**Records provided**
******
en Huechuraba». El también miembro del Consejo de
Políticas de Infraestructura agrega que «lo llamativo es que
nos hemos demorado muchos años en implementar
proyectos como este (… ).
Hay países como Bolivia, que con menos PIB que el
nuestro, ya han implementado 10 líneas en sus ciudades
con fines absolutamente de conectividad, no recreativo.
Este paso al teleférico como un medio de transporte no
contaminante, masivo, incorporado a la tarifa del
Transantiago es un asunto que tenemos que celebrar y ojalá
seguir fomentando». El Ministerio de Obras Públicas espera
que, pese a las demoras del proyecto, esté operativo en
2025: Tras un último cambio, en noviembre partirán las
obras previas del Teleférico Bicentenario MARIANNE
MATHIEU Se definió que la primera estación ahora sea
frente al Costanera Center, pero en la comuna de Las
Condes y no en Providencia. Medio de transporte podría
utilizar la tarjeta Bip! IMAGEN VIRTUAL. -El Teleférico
******
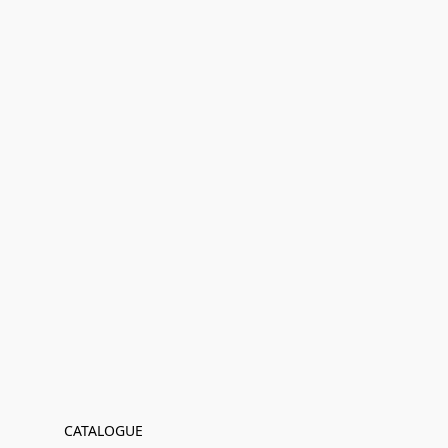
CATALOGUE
******
**Work order**
Find each line in the data above with the word "transporte", then copy it.

**Solved exercise**
Este paso al teleférico como un medio de transporte no
Condes y no en Providencia. Medio de transporte podría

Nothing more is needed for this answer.